The Which Way Tree
Back in 1857, El Demonio de Dos Dedos—The Demon of Two Fingers—didn’t know that he was starting serious trouble. The hungry panther thought he had an easy meal when he ambushed six-year old Samantha Shreve in Texas hill country, but her mother, Juda, a toughened ex-slave, was not about to lose her daughter without a fight. Wielding a hatchet, Juda threw herself at that panther as he climbed a pecan tree with her daughter in his jaws. The big cat lost two hind toes, but escaped.
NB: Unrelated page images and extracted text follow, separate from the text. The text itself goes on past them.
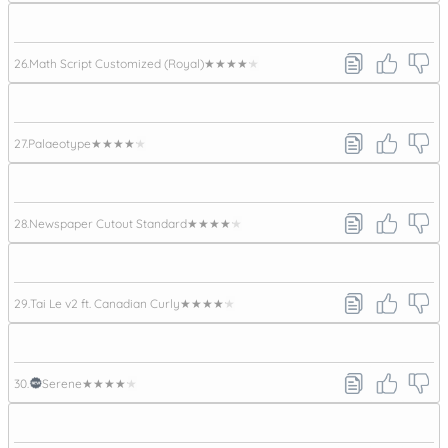
26.
Math Script Customized (Royal)
★★★★★
27.
Palaeotype
★★★★★
28.
Newspaper Cutout Standard
★★★★★
29.
Tai Le v2 ft. Canadian Curly
★★★★★
30.
Serene
★★★★★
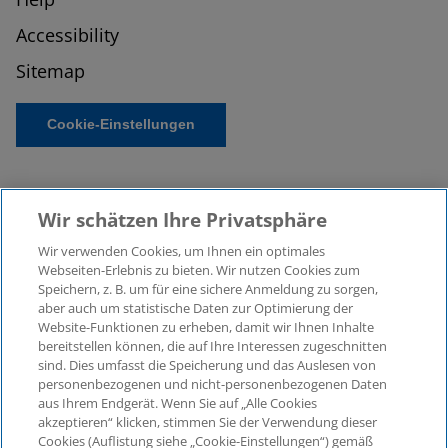
Accessibility
Sitemap
Cookie-Einstellungen
Wir schätzen Ihre Privatsphäre
Wir verwenden Cookies, um Ihnen ein optimales
Webseiten-Erlebnis zu bieten. Wir nutzen Cookies zum
Speichern, z. B. um für eine sichere Anmeldung zu sorgen,
aber auch um statistische Daten zur Optimierung der
© 2026 KPMG Law Rechtsanwaltsgesellschaft mbH,
Website-Funktionen zu erheben, damit wir Ihnen Inhalte
associated with KPMG AG
bereitstellen können, die auf Ihre Interessen zugeschnitten
Wirtschaftsprüfungsgesellschaft, a public limited
sind. Dies umfasst die Speicherung und das Auslesen von
company under German law and a member of the
personenbezogenen und nicht-personenbezogenen Daten
global KPMG organisation of independent member
aus Ihrem Endgerät. Wenn Sie auf „Alle Cookies
firms affiliated with KPMG International Limited, a
akzeptieren“ klicken, stimmen Sie der Verwendung dieser
Cookies (Auflistung siehe „Cookie-Einstellungen“) gemäß
Private English Company Limited by Guarantee. All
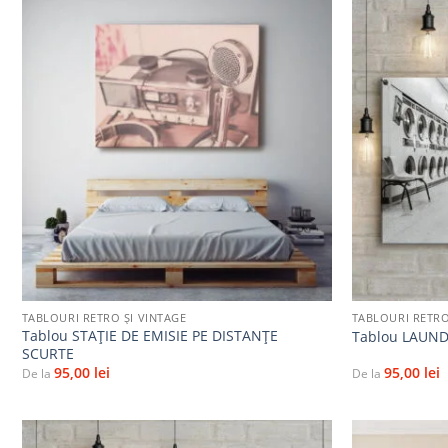
Adaugă
la
favorite
+
+
TABLOURI RETRO ȘI VINTAGE
TABLOURI RETRO
Tablou STAȚIE DE EMISIE PE DISTANȚE
Tablou LAUN
SCURTE
95,00
lei
95,00
lei
De la
De la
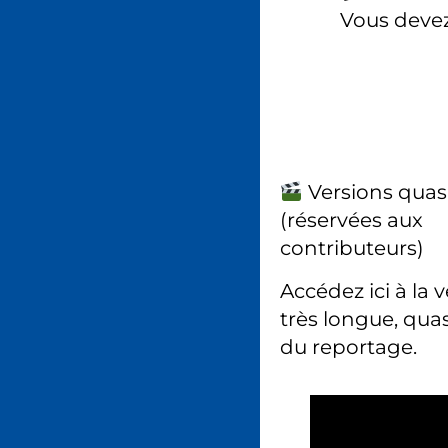
Vous deve
Versions quas
(réservées aux
contributeurs)
Accédez ici à la 
très longue, quas
du reportage.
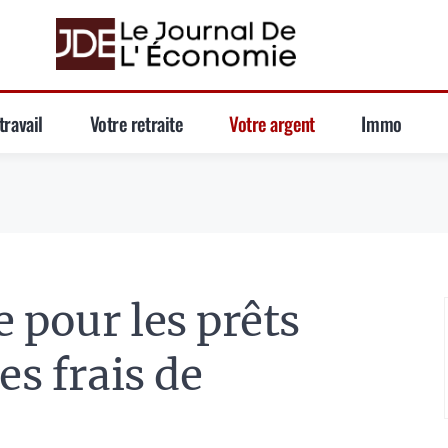
travail
Votre retraite
Votre argent
Immo
 pour les prêts
es frais de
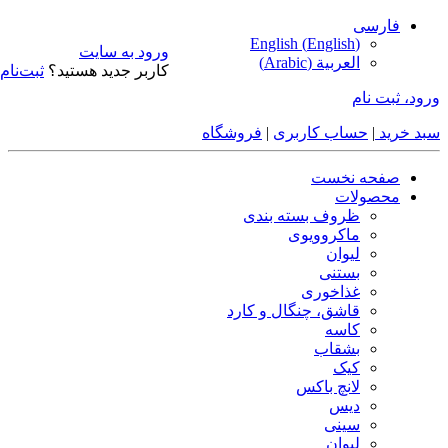
فارسی
English
(
English
)
ورود به سایت
العربية
(
Arabic
)
کاربر جدید هستید؟
ثبت‌نام
ورود، ثبت نام
سبد خرید
|
حساب کاربری
|
فروشگاه
صفحه نخست
محصولات
ظروف بسته بندی
ماکروویوی
لیوان
بستنی
غذاخوری
قاشق، چنگال و کارد
کاسه
بشقاب
کیک
لانچ باکس
دیس
سینی
لیوان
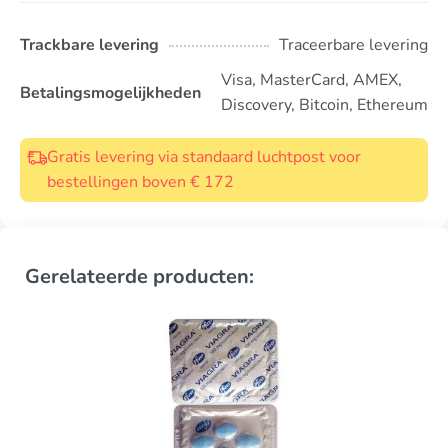
Trackbare levering
Traceerbare levering
Visa, MasterCard, AMEX,
Betalingsmogelijkheden
Discovery, Bitcoin, Ethereum
Gratis levering via standaard luchtpost voor
bestellingen boven € 172
Gerelateerde producten:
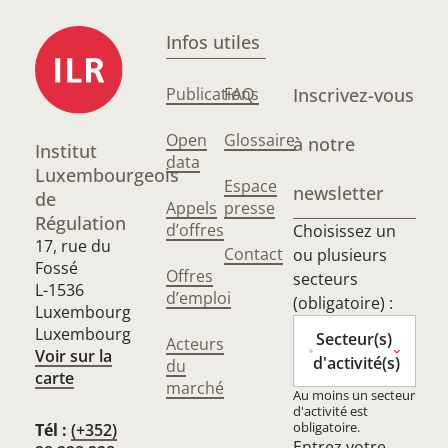
Infos utiles
Publications
FAQ
Inscrivez-vous
Open
Glossaire
à notre
Institut
data
Luxembourgeois
Espace
newsletter
de
Appels
presse
Régulation
d’offres
Choisissez un
17, rue du
Contact
ou plusieurs
Fossé
Offres
secteurs
L-1536
d’emploi
(obligatoire) :
Luxembourg
Luxembourg
Secteur(s)
Acteurs
Voir sur la
d'activité(s)
du
carte
marché
Au moins un secteur
d'activité est
obligatoire.
Tél :
(+352)
Entrez votre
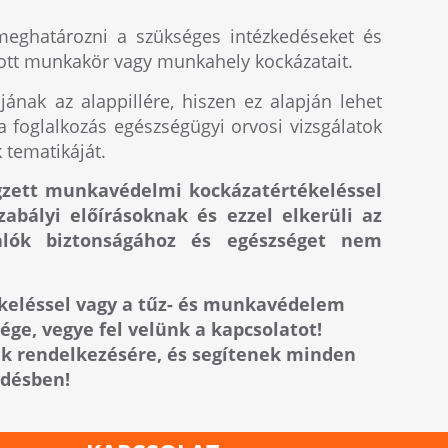
meghatározni a szükséges intézkedéseket és
dott munkakör vagy munkahely kockázatait.
ának az alappillére, hiszen ez alapján lehet
 foglalkozás egészségügyi orvosi vizsgálatok
 tematikáját.
gzett munkavédelmi kockázatértékeléssel
zabályi előírásoknak és ezzel elkerüli az
lalók biztonságához és egészséget nem
eléssel vagy a tűz- és munkavédelem
ge, vegye fel velünk a kapcsolatot!
ak rendelkezésére, és segítenek minden
rdésben!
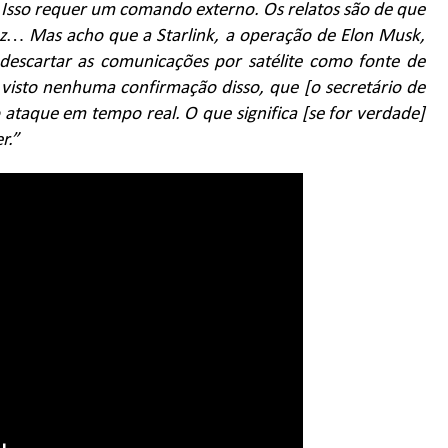
. Isso requer um comando externo. Os relatos são de que
vez… Mas acho que a Starlink, a operação de Elon Musk,
escartar as comunicações por satélite como fonte de
visto nenhuma confirmação disso, que [o secretário de
 ataque em tempo real. O que significa [se for verdade]
r.”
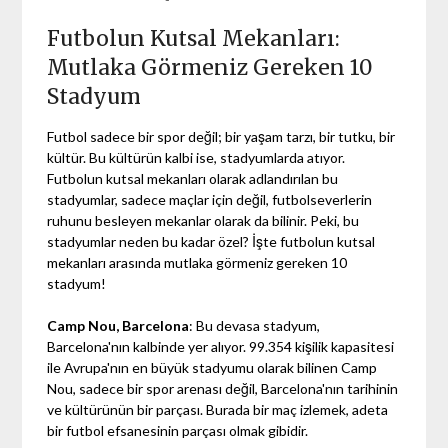
Futbolun Kutsal Mekanları:
Mutlaka Görmeniz Gereken 10
Stadyum
Futbol sadece bir spor değil; bir yaşam tarzı, bir tutku, bir
kültür. Bu kültürün kalbi ise, stadyumlarda atıyor.
Futbolun kutsal mekanları olarak adlandırılan bu
stadyumlar, sadece maçlar için değil, futbolseverlerin
ruhunu besleyen mekanlar olarak da bilinir. Peki, bu
stadyumlar neden bu kadar özel? İşte futbolun kutsal
mekanları arasında mutlaka görmeniz gereken 10
stadyum!
Camp Nou, Barcelona
: Bu devasa stadyum,
Barcelona'nın kalbinde yer alıyor. 99.354 kişilik kapasitesi
ile Avrupa'nın en büyük stadyumu olarak bilinen Camp
Nou, sadece bir spor arenası değil, Barcelona'nın tarihinin
ve kültürünün bir parçası. Burada bir maç izlemek, adeta
bir futbol efsanesinin parçası olmak gibidir.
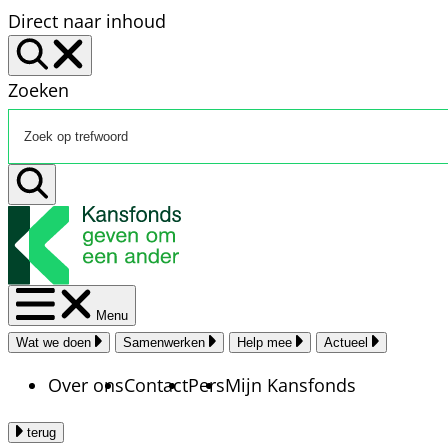
Direct naar inhoud
Zoeken
Menu
Wat we doen
Samenwerken
Help mee
Actueel
Over ons
Contact
Pers
Mijn Kansfonds
terug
Juda lost her life, and Samantha’s face was horrifically scarred.
Six years later, Samantha and her fourteen-year old half-brother, Benjamin, doggedly scratch out a hungry existence after their father dies. The girl raises goats, and when two are taken by a predator, the children study the scene to see what sort of animal stalks their farm. It’s a panther—a big one—missing two toes. Benjamin reckons that two kids in a shoddy house, with only “bat shat” for gunpowder, are helpless; but Samantha grimly sets a trap for her mother’s killer.
Benjamin describes this, and much more in The Which Way Tree. It’s the ultimate hunting tale wrapped in rich Western lore written by the multi-award-winning Elizabeth Crook. Her wry story is told in a Twain-esque, easy-flowing vernacular that is a joy to read. Even better is Ms. Crook’s amazing Samantha, who won’t let hunger, exhaustion, or a murderous Confederate renegade slow her quest for vengeance. Ms. Crook’s tale is fast-paced and uniquely entertaining, so I had trouble slowing down enough to savor The Which Way Tree. Dang, now I have to read it again, and I recommend that you do too.